Tuesday, July 17, 2012

PINYON PUBLISHING’S LATEST POET


Robert Francis, one of my favorite New England poets and a contemporary of Robert Frost, wrote that poetry was what “excited him most deeply,” but at the age of 70 he declared that he disliked it! In the introduction to Traveling in Amherst, Richard Gillman explains that Francis declared this antipathy for poetry because he found much of the poetry written by his contemporaries (excepting Frost) “to be boring or baffling or both.” At some point in Francis’s life, he concentrated on creating his own poetry rather than being unhappy reading the work of others, and he wrote his best poems when he entered his sixth decade.
I admire Robert Francis’s poetry, but in antithesis to his denigration of contemporary poetry, I find that I’m exhilarated by post modern and progressive poetry, and my shelves have become crowded with volumes of contemporary poets.
Publisher Gary Entsminger of Pinyon Publishing in Montrose, Colorado, has launched the work of several distinguished contemporary poets during the last few years, and the work of these poets have delighted and surprised me.

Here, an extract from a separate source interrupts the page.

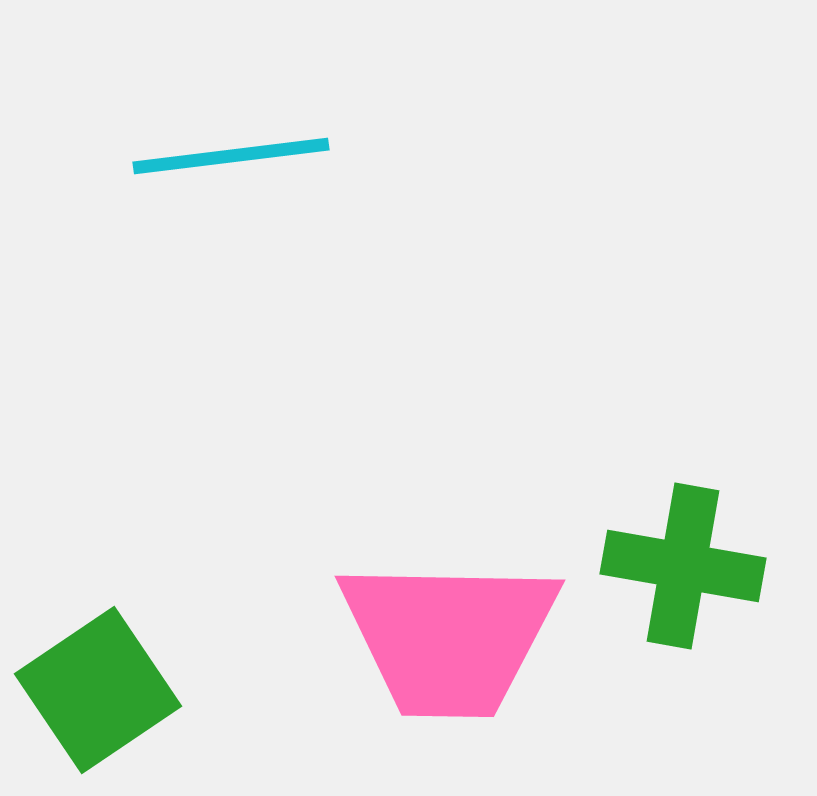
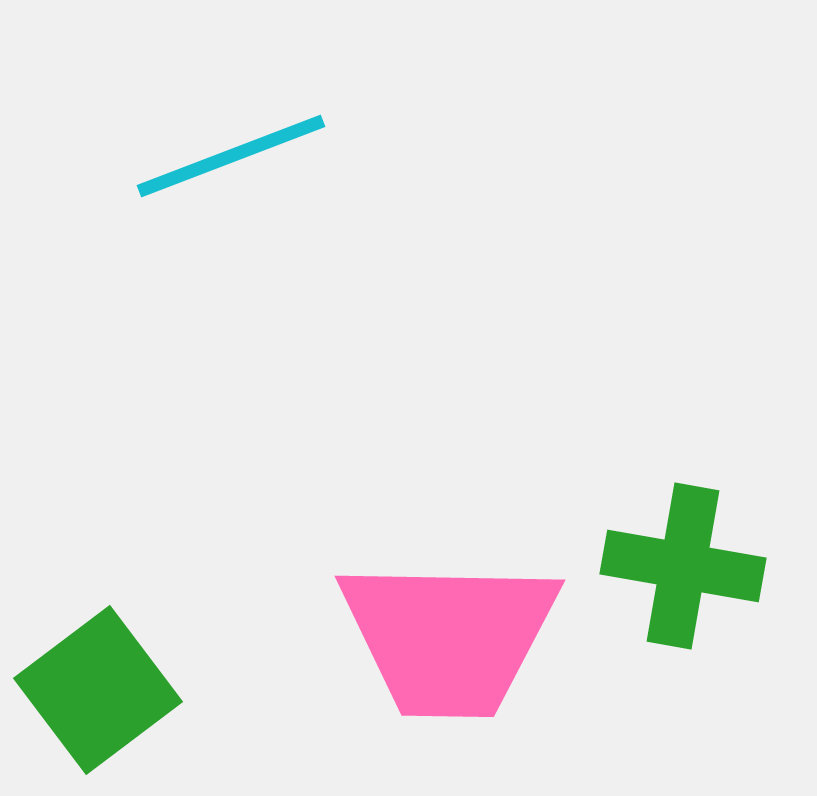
cyan line: rotated 14 degrees counterclockwise
green square: rotated 3 degrees counterclockwise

I always try to budget for the newest poetry books emerging from this Indie press located in a cabin in the Rockies.
Pinyon’s latest poet, Francine Marie Tolf, has written a volume of sharply-edged poems that might surprise Robert Francis, if he were alive and reading, despite his avowed dislike for contemporary poetry. Prodigal, Tolf’s second collection of poems, is written by a poet who possesses that which some literary critics would call “new eyes”—and she uses them to make observations about animals, nature, even antiquity, sometimes poking fun at herself in the manner of Charles Simic, another contemporary poet, particularly in the prose poems that plumb her personal life; e.g., “She Only Wants to Write:”
“the thin keening of crickets this fragile May morning, and how the breath of her cat sleeping on a pillow behind her is a little cloud on the back of her neck. She knows if she links these two mysteries, she’ll spin a bridge joining everything to everything, with her in the center, swaying on rope that braids itself as she casts down words, sinking full weight into each syllable without looking down.”
This kind of objective/subjective poetry is difficult to achieve. It illustrates “control” accomplished by synthesizing personal and profound in a way that changes and moves not only the reader but the poet as well. As publisher Entsminger observes, [it is] “derived not from cheaply won sentiment, but from an intensely personal conviction…”
Tolf achieves a meditative effect with her compact poem entitled “Morning,” which includes a beginning quote from Joanna Macy: “I could not cure myself of praying to a God I no longer believed in.” The brief, incisive poem is a wry commentary on the Jungian notion of God needing us to bring Him into the world:
“But I do believe. He knows that.
I talk to him as I drink coffee in the morning.
I give him angels.
When I wake in darkness, severed
from myself and from him,
‘he knows my terror.
He allows me to pray
him back into being.”

For me, the poem that presented an evocative mixture of mindfulness and wisdom was the title poem of Tolf’s book, “Prodigal.” It is a blend of imagery about ordinary landscapes of nature and human terror and extraordinary beauty that illuminates our intimate connection with all life:
“…They remind me how prodigal beauty is
Think of sunflower offering themselves
at the edges of freeways, never caring
if they’re prized.
Beauty seems the opposite to me of evil,
which weighs advantages expertly
and wastes nothing—
neither a mother’s terror, not a child’s trust,
nor the gold filings of the dead.
Beauty throws away acres
of pear blossom and burnished maple
season after season, never learning
to be prudent, yet saving my heart
again and again—
my stapled together heart
that refuses to remain open…”

Prodigal contains wonderful meditative poetry that illustrates hard-won wisdom emerging from an understanding of what it is to be a human living in the tension of a beautiful and savage world.
Francine Marie Tolf’s poems and essays have appeared in numerous literary journals, and she has received grants from the Minnesota State Arts Board; Barbara Deming Memorial/Money for Women; the Loft Literary Center; and the Elizabeth George Foundation. She has an MA from Kansas State University and an MFA from the University of Minnesota.
Prodigal is available from www.pinyon-publishing.com or Pinyon Publishing, 23847 V66 Trail, Montrose, CO 81403.

1 comment:

Anonymous said...

Prodigal beauty ... wonderful
Elizabeth A. Johnson writes, in the spirit of this insight: “We have old lessons to learn from the sun, earth, and sky: how the sun gives so much away and does not ask the earth for repayment.”